Usually we put a little bit of "lejia" inside ,one time in a week, this keep very clean and the toilette.


----------



## jimenato (Nov 21, 2009)

I flush after every use when I remember.


----------



## Nomoss (Nov 25, 2016)

Maybe it depends on diet.


----------



## VFR (Dec 23, 2009)

No matter how good a mans aim is the urine will splash onto other areas.
Remedy is simple, .................. sit down.


----------



## skip o (Aug 1, 2011)

Everyone who knows me knows my aim is amazing. Really though, even when my Spanish toilet isn't being used for a week, it still starts accumulating stains in the underwater area of the bowl. I am not sure if my problem is an old toilet or hard water.


----------



## Nomoss (Nov 25, 2016)

I've noticed that cheap wc's such as those from the DIY sheds do tend to stain more than the more expensive ones with well-known brands, possibly because the quality of the glaze and the firing is better controlled.
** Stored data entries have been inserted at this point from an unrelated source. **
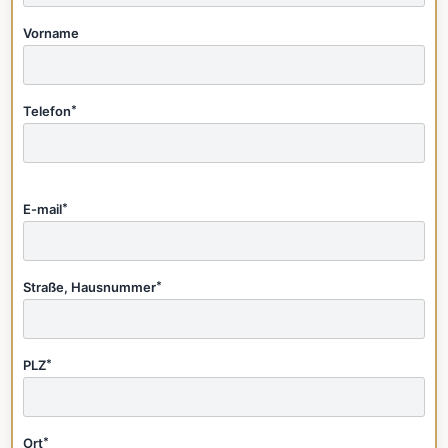
Vorname
Telefon
*
E-mail
*
Straße, Hausnummer
*
PLZ
*
Ort
*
I think hard water is also to blame fror staining, but ours is quite soft.


----------



## Alcalaina (Aug 6, 2010)

We have soft water but it does leave a pinkish-brown stain around the edges of the shower (and under the sealant) which is really hard to remove. No problem with the loo though, a sloosh of thick bleach every three or four days keeps it sparkly white.


----------



## Nomoss (Nov 25, 2016)

Alcalaina said:


> We have soft water but it does leave a pinkish-brown stain around the edges of the shower (and under the sealant) which is really hard to remove. No problem with the loo though, a sloosh of thick bleach every three or four days keeps it sparkly white.


We get pinkish brown marks around sinks etc., but I've found it is a mould/alga, which can be removed by a strongish household bleach solution.


----------